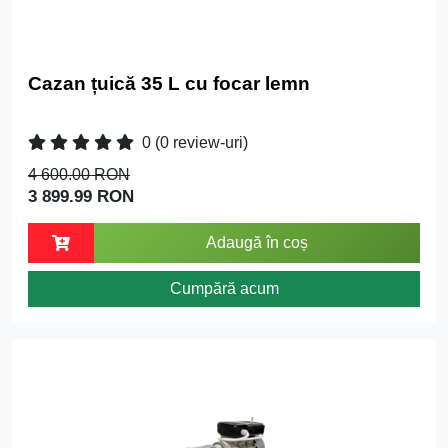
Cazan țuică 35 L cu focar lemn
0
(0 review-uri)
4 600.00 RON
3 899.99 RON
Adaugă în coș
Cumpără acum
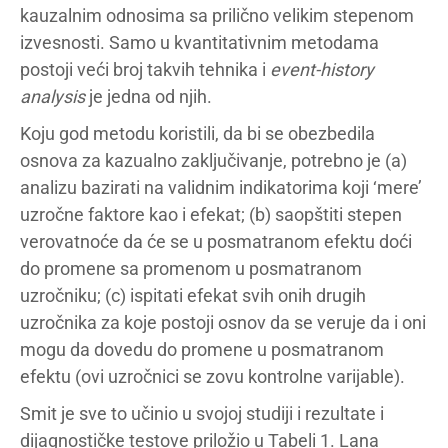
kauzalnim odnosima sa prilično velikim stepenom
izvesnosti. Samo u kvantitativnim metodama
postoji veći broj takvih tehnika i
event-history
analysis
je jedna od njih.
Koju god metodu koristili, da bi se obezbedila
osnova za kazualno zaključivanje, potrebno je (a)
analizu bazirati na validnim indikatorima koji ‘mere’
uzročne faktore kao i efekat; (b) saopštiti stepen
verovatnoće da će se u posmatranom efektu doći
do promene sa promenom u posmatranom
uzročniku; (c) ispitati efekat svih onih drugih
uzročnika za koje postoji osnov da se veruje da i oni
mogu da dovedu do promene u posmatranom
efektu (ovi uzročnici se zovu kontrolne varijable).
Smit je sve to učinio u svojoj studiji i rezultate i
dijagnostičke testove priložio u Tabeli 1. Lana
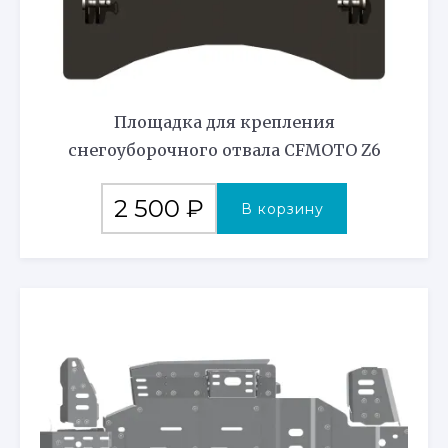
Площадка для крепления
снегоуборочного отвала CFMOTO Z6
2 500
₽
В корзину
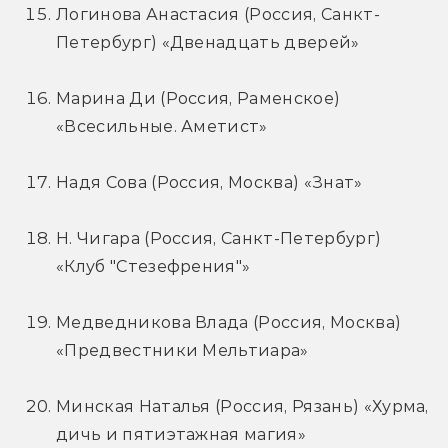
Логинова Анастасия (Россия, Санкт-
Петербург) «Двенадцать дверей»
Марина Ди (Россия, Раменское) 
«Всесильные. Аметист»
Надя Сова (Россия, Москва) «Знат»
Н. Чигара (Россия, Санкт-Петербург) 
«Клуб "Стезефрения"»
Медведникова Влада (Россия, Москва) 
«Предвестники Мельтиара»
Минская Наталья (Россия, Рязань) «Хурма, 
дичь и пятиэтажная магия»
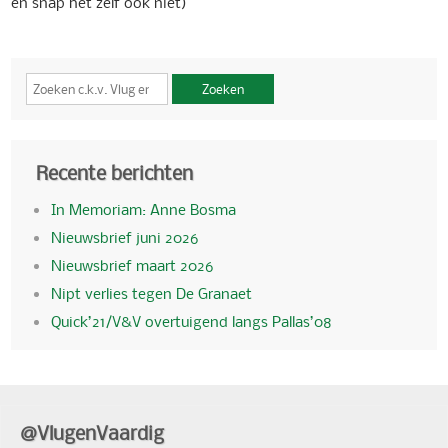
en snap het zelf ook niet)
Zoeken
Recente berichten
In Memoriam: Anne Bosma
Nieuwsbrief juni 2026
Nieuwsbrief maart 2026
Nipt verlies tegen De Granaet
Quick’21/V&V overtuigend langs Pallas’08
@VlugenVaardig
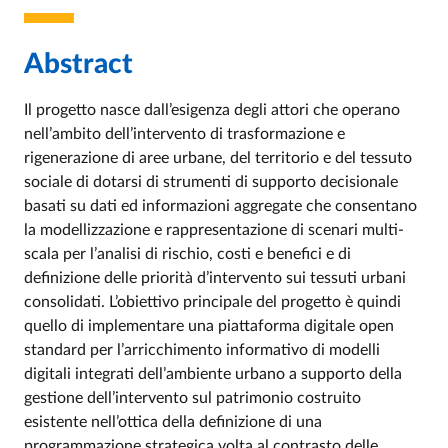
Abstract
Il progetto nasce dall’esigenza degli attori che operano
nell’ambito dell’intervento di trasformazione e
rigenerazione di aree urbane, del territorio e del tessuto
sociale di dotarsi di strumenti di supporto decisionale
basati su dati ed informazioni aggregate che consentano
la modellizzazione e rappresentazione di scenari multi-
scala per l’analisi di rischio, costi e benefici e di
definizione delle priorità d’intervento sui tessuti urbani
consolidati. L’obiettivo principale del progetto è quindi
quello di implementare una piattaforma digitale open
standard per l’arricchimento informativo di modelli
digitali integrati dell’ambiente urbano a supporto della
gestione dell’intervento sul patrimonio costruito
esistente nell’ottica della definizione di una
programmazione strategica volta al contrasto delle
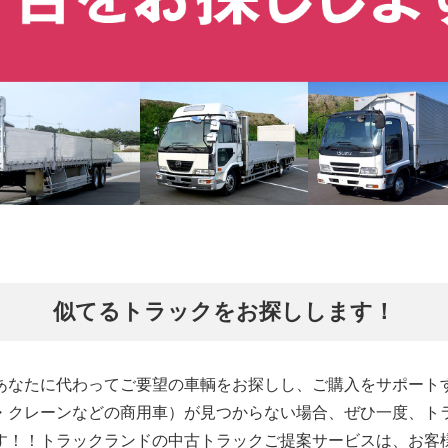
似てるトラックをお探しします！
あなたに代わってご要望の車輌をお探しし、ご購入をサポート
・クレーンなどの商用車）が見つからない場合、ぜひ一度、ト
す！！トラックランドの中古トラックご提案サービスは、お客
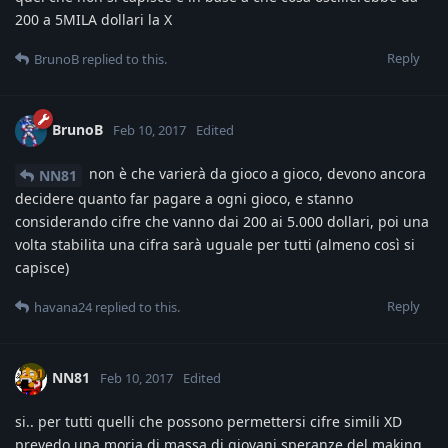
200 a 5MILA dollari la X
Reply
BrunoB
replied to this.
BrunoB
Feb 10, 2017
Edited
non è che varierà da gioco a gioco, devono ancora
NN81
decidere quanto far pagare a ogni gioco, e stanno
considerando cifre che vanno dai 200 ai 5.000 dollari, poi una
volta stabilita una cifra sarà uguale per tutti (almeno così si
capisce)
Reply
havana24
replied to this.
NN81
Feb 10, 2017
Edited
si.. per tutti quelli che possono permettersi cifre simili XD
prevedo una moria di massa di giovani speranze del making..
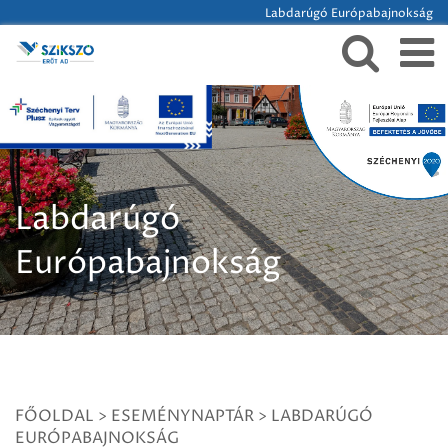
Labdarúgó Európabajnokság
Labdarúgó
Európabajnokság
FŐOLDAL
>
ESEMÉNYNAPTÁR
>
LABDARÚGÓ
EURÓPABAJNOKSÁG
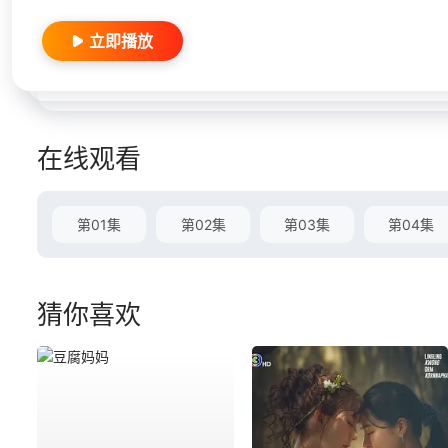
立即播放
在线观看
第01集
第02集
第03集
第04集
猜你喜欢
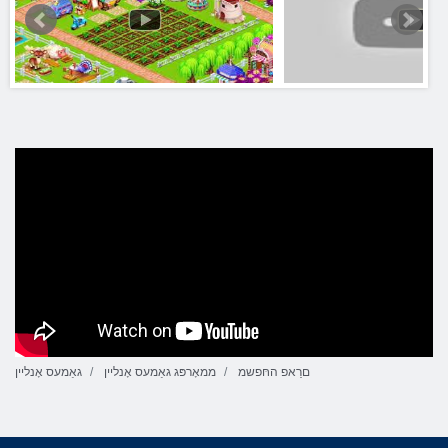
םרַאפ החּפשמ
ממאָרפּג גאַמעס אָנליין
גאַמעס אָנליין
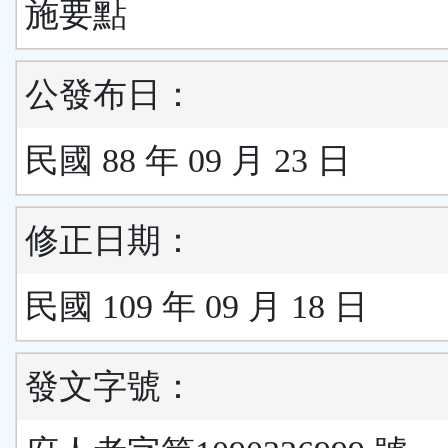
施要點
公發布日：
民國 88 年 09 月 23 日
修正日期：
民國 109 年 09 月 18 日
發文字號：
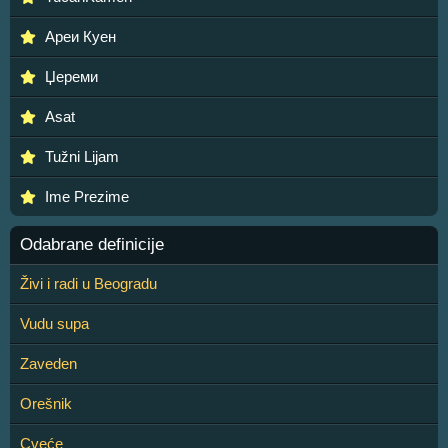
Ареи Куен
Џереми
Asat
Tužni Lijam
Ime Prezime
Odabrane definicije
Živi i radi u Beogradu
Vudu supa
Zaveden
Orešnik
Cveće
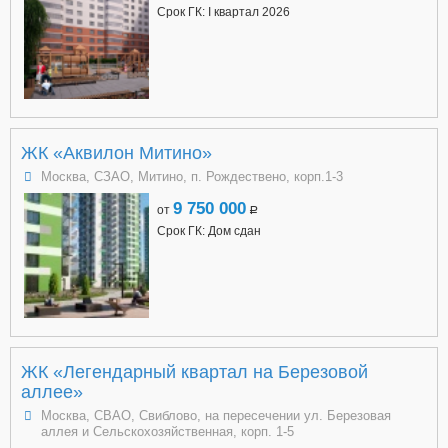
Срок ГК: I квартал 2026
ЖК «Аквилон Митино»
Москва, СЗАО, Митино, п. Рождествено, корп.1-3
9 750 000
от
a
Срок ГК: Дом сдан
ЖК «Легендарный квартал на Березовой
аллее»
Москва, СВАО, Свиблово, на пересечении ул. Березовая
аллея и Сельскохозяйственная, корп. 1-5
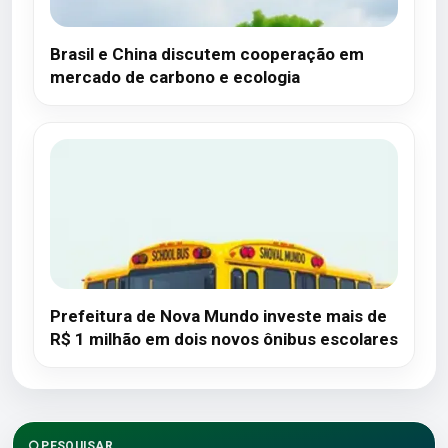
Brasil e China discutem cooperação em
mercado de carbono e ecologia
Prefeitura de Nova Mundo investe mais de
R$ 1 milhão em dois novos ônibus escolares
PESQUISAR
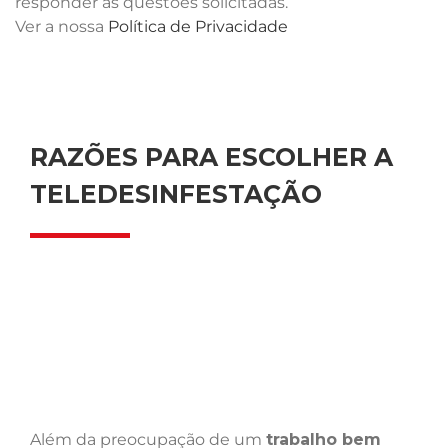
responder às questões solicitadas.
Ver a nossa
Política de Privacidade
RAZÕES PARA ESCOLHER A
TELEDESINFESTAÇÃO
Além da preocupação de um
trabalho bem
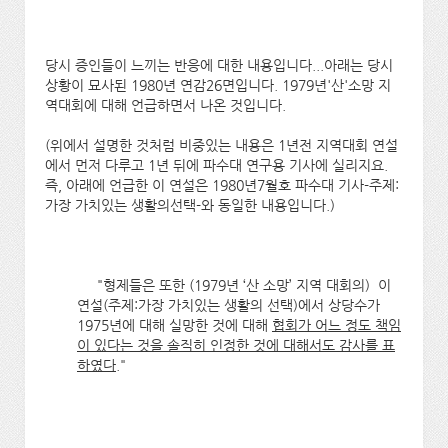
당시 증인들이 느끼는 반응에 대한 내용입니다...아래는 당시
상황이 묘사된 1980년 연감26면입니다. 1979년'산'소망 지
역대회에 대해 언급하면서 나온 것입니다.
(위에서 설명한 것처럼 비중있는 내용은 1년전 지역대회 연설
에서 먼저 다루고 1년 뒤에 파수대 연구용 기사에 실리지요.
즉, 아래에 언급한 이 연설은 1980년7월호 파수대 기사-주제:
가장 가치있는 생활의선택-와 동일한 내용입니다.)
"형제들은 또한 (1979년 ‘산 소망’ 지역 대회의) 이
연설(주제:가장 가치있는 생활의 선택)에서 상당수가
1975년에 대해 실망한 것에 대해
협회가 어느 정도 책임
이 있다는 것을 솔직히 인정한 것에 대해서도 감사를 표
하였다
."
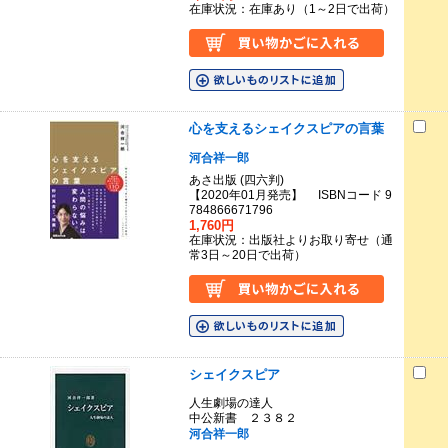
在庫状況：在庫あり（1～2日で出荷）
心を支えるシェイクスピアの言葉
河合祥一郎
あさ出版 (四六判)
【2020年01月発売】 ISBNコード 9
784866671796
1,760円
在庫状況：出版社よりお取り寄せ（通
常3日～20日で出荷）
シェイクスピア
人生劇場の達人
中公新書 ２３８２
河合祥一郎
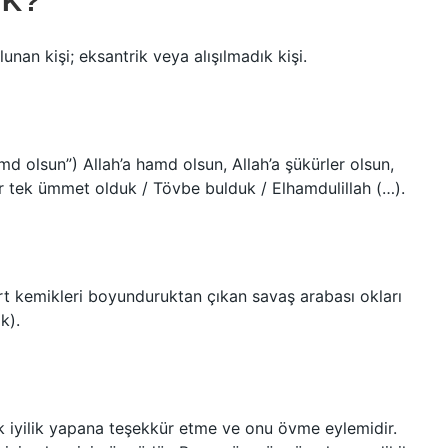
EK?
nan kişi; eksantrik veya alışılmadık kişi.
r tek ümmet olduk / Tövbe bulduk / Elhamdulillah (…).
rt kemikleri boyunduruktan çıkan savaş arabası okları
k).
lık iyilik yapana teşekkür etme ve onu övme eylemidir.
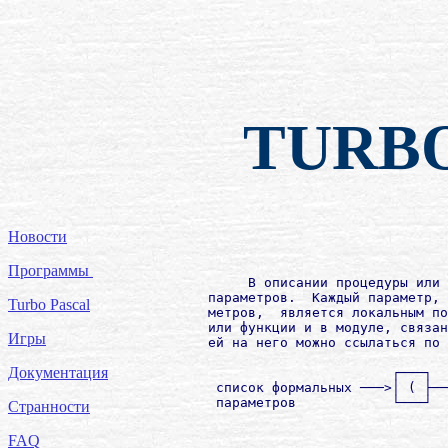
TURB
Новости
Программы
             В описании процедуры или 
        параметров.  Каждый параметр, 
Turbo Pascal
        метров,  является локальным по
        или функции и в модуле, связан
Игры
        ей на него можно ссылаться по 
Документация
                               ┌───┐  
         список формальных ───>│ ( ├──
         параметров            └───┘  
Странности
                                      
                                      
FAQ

============

PROBLEM TO SOLVE — An exact copy is needed of the lines running from the one containing "心を支えるシェイクスピアの言葉" through the last line of the material, and of no others; pictures stay out.

PROBLEM SOLUTION —
心を支えるシェイクスピアの言葉
河合祥一郎
あさ出版 (四六判)
【2020年01月発売】 ISBNコード 9
784866671796
1,760円
在庫状況：出版社よりお取り寄せ（通
常3日～20日で出荷）
シェイクスピア
人生劇場の達人
中公新書 ２３８２
河合祥一郎
EK?
nan kişi; eksantrik veya alışılmadık kişi.
r tek ümmet olduk / Tövbe bulduk / Elhamdulillah (…).
rt kemikleri boyunduruktan çıkan savaş arabası okları
k).
lık iyilik yapana teşekkür etme ve onu övme eylemidir.
TURB
Новости
Программы
             В описании процедуры или 
        параметров.  Каждый параметр, 
Turbo Pascal
        метров,  является локальным по
        или функции и в модуле, связан
Игры
        ей на него можно ссылаться по 
Документация
                               ┌───┐  
         список формальных ───>│ ( ├──
         параметров            └───┘  
Странности
                                      
                                      
FAQ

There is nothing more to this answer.